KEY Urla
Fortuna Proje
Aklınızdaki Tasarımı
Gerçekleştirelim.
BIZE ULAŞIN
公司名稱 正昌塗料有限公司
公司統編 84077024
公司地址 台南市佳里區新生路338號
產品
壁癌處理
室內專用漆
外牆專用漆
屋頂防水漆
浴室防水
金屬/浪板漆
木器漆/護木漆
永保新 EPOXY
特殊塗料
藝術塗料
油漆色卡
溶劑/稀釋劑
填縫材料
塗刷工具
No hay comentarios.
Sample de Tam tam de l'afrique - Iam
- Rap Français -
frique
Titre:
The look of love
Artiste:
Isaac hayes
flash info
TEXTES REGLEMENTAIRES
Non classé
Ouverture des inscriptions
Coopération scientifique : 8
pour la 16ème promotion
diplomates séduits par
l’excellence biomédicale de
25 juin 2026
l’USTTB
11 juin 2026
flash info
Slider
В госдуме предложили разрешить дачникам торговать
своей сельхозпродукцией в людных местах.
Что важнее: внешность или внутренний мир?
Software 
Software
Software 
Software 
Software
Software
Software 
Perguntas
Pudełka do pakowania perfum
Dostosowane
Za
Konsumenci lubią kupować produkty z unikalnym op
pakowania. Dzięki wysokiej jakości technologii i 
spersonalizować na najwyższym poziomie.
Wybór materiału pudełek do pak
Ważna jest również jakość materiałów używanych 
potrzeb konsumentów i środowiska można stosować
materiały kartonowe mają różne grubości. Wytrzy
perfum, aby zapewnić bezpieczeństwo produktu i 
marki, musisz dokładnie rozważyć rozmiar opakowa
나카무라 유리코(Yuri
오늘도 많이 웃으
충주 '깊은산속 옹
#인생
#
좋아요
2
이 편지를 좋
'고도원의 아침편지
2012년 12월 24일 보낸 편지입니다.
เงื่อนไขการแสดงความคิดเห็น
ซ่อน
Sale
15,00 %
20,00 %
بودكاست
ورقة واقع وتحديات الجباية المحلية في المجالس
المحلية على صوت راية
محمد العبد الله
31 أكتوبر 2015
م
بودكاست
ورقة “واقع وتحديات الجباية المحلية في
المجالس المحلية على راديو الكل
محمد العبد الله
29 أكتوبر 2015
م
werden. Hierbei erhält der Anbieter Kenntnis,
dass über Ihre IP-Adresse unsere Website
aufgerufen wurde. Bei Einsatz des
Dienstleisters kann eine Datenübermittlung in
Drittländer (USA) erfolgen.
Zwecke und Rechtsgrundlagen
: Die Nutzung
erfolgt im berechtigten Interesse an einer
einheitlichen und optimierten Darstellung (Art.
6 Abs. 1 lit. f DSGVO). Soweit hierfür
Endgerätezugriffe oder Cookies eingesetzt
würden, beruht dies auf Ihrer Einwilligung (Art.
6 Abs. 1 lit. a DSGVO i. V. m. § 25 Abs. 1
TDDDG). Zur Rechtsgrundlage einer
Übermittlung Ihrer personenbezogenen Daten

==================================================

| ASSIGNMENT |
Return every line from the entries above that includes the word "Ihrer".

| THE ANSWER |
würden, beruht dies auf Ihrer Einwilligung (Art.
Übermittlung Ihrer personenbezogenen Daten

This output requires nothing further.